Elle ne se sent pas capable de les élever réellement. Elle
le dit très bien, ils sont ses poupées comme elle a été
la poupée de son père puis de son mari. Elle veut être
elle-même.
Il y a beaucoup d'autres choses à dire mais je n'ai pas beaucoup
de temps et vous le ferez mieux que moi. J'ouvre en grand.
Etienne
(en
direct comme les suivants)
Je ne connaissais pas du tout et étais content de lire du théâtre.
J'ai vu la pièce avec le groupe sans avoir lu le texte : je
l'ai aimée, ses ressorts, les thèmes abordés, l'ai
trouvée originale. Sur la brutalité du revirement, je rejoins
ce qui a été dit : c'est bizarre, comment est-ce possible
? Est-ce que dans le texte, ça arrive aussi brutalement, me suis-je
demandé (puisque la pièce vue est une adaptation). Je l'ai
lu dans l'édition
GF, qui a un dossier très intéressant. J'ai réalisé
au fur et à mesure à quel point le texte est fabuleux. La
pièce s'anémie, le texte est plus riche, car bourré
d'indices. Par exemple au début de l'acte II :
NORA
Est-ce qu'ils me demandent souvent ?
LA BONNE D'ENFANTS
C'est qu'ils ont tellement l'habitude d'avoir leur maman avec eux.
NORA
Oui, Anne-Marie, mais désormais, je ne pourrai plus être avec eux aussi souvent qu'avant.
LA BONNE D'ENFANTS
Bon, les enfants s'habituent à tout.
NORA
Tu crois ? Ils oublieraient leur maman si elle s'en allait pour toujours ?
LA BONNE D'ENFANTS
Grands dieux ! Pour toujours ?
NORA
Écoute, dis-moi, Anne-Marie Je me suis souvent demandé Comment as-tu eu le cur de confier ton enfant à des étrangers ?
LA BONNE D'ENFANTS
Mais il a bien fallu quand j'ai dû être la nourrice de la petite Nora.
NORA
Oui, mais comment as-tu pu le vouloir ?
LA BONNE D'ENFANTS
Alors que je pouvais trouver une si bonne place ? Une pauvre fille à qui il est arrivé malheur, elle doit s'en réjouir. Parce que ce sale bonhomme ne faisait rien pour moi, n'est-ce pas ?NORA
Mais ta fille, alors, elle t'a sûrement oubliée ?
LA BONNE D'ENFANTS
Oh non ! sûrement pas. Elle m'a écrit pour sa confirmation, et aussi quand elle s'est mariée.

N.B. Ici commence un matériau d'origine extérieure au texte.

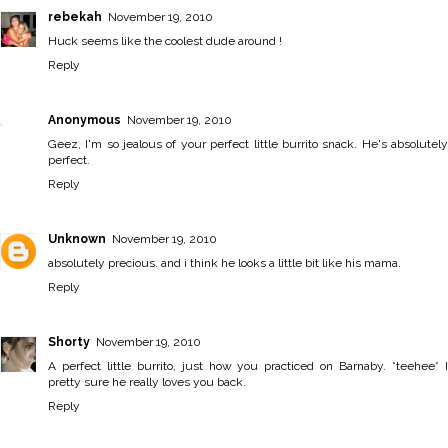
rebekah
November 19, 2010
Huck seems like the coolest dude around !
Reply
Anonymous
November 19, 2010
Geez, I'm so jealous of your perfect little burrito snack. He's absolutely
perfect.
Reply
Unknown
November 19, 2010
absolutely precious. and i think he looks a little bit like his mama.
Reply
Shorty
November 19, 2010
A perfect little burrito, just how you practiced on Barnaby. *teehee* I
pretty sure he really loves you back.
Reply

NORA, lui passant les bras autour du cou.
Ma vieille Anne-Marie, tu as été une bonne mère pour moi quand j'étais petite.
LA BONNE D'ENFANTS
Petite Nora, la pauvre, n'avait pas d'autre mère que moi, n'est-ce pas ?
NORA
Et si les petits n'en avaient pas non plus, je sais bien que tu serais Bêtises, bêtises, bêtises. (Ouvrant le carton.) Va les voir. Maintenant, il faut que je
Demain, tu verras comme je serai ravissante.
Il
y a des interactions par rapport aux enfants et on sent que ça
chemine, avec moins ce côté écervelé, ça
mature.
Le rôle du Dr Rank (supprimé dans la pièce qu'on a
vue) m'a semblé important : il va mourir tout seul et prend sa
destinée en main. Et il y a une discussion avec Nora sur la décision.

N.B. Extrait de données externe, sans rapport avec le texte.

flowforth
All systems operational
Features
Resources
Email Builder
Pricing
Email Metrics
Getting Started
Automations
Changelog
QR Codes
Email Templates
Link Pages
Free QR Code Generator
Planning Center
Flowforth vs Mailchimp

Quant à la scène de la répétition de la danse,
au théâtre elle paraît un peu grotesque, pas sensuelle,
genre danse des canards. Dans le livre, c'est autre chose, une scène-clé,
elle est en transe, sensuelle. J'ai donc préféré
la lecture au théâtre.
J'ai aimé la portée féministe. Mais ça va
au-delà : c'est un livre sur le consentement à la vie. Christine
accède à l'amour, alors que Nora a une famille sans amour.
Le dossier évoque le fait de "faire litière" -
expression que je ne connaissais pas - aux droits de la personne humaine.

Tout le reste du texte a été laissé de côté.